Transtopia implies the idea of transit: "Places that exist in the form of maps are inevitably fated to suffer transformation and transference and, as such, they are like comets that travel unceasingly, circling over and over again, forever in the act of transit, never arriving at their destinations. Transtopia is a place with transit itself as its destination. (. . . ) If maps can harbor secrets, I'd imagined that they would have to be excavated from fragmented, moth-eaten documents rather than from so-called scientifically rendered modern charts." (Dung Kai Cheung, Atlas: The Archaeology of an Imaginary City).


You can read more about the project here.

The first stage of my research had the support of Fundação Oriente and was possible through a partnership established between In-situ - Hong Kong Artist in Residency (Kowloon, Hong Kong) and V54 - Young Artist in Residency (Happy Valley, Hong Kong). 

My sincere gratitude to: 

César Jung-Harada, Cordelia Tam, Fundação Oriente (with a special thank you to Isabel Carvalho and Ana Paula Cleto), In-situ: Hong Kong Artist Residency - John Lui, Maria Lok Li, Martina Marie Manalo, MakerBay Hong Kong, Prof.
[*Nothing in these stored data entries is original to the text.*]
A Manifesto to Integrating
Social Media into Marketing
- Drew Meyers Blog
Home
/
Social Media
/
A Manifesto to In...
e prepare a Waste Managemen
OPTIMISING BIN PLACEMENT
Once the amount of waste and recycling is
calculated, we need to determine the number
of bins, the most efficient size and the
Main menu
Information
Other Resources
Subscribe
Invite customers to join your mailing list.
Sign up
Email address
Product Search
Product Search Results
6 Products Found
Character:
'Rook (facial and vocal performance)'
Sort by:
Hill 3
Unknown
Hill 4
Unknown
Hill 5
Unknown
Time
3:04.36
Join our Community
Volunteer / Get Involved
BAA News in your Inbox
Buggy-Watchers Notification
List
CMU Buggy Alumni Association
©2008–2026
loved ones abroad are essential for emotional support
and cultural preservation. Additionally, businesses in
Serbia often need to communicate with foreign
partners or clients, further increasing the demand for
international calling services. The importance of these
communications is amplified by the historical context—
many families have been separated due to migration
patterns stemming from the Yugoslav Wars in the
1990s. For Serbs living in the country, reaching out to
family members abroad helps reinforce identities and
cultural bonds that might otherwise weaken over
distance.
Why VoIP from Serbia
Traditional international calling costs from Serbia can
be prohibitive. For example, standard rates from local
António Sousa Dias, Prof. Mónica Mendes, Reynald Ventura de Guzman, Tim Chan, V54 (Dennis Chung and Mandy Chiu), Vincent Lee, Kurt Tong.


WANDERING GAZE


The Wandering Gaze project explores the relationship between the observer's gaze and a given image, using eye-tracking technology.
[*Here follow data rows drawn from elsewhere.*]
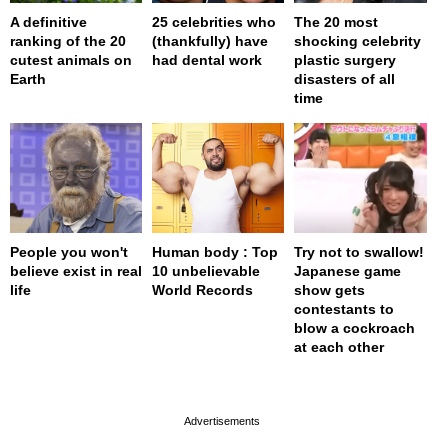
A definitive
25 celebrities who
The 20 most
ranking of the 20
(thankfully) have
shocking celebrity
cutest animals on
had dental work
plastic surgery
Earth
disasters of all
time
People you won't
Human body : Top
Try not to swallow!
believe exist in real
10 unbelievable
Japanese game
life
World Records
show gets
contestants to
blow a cockroach
at each other
page served in 0s (0,4)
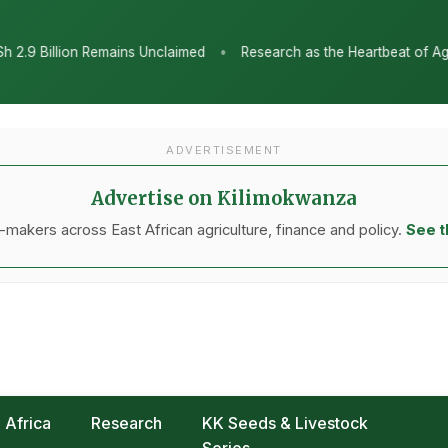
•
med
Research as the Heartbeat of Agricultural Transformation: T
ADVERTISEMENT
Advertise on Kilimokwanza
makers across East African agriculture, finance and policy.
See t
Africa
Research
KK Seeds & Livestock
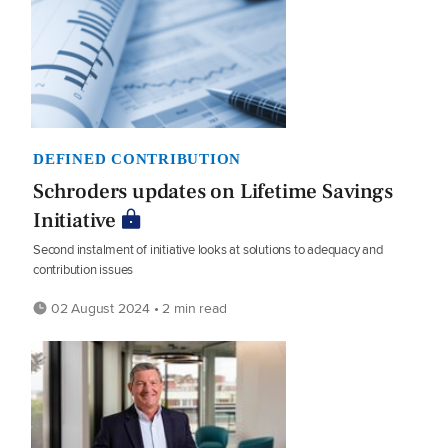
DEFINED CONTRIBUTION
Schroders updates on Lifetime Savings
Initiative
Second instalment of initiative looks at solutions to adequacy and
contribution issues
02 August 2024 • 2 min read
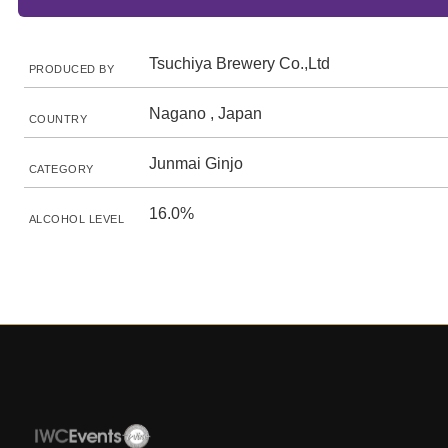
Tsuchiya Brewery Co.,Ltd
PRODUCED BY
Nagano , Japan
COUNTRY
Junmai Ginjo
CATEGORY
16.0%
ALCOHOL LEVEL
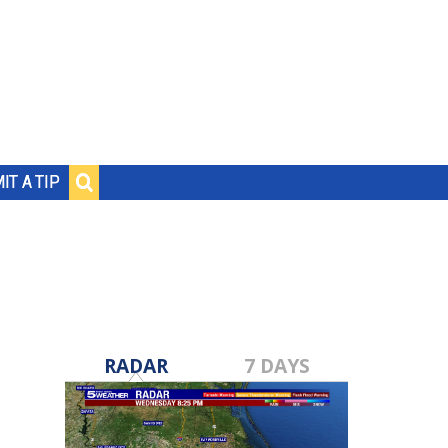
IT A TIP
RADAR
7 DAYS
Wandering Gaze allows the viewers' gaze to be transformed into a tangible path that will, slowly and over time, erode the surface of a photograph. This idea of surface was very interesting to me, so I started thinking about a "piercing gaze", a way of materializing gaze. In Wandering Gaze that is emphasised in a literal way: the more we look at the image, the more it will vanish in front of our eyes. On the other hand, the image is now a performative space as the viewers' gaze is invited to wander and explore the image, contributing to the piece but, ultimately, causing the print's deterioration.

Knowing that looking at the image through the viewfinder will eventually destroy the photograph, will we keep peeking through it? Curiosity killed the cat, or in this case, the print?

Project developed in partnership with Makers in Little Lisbon.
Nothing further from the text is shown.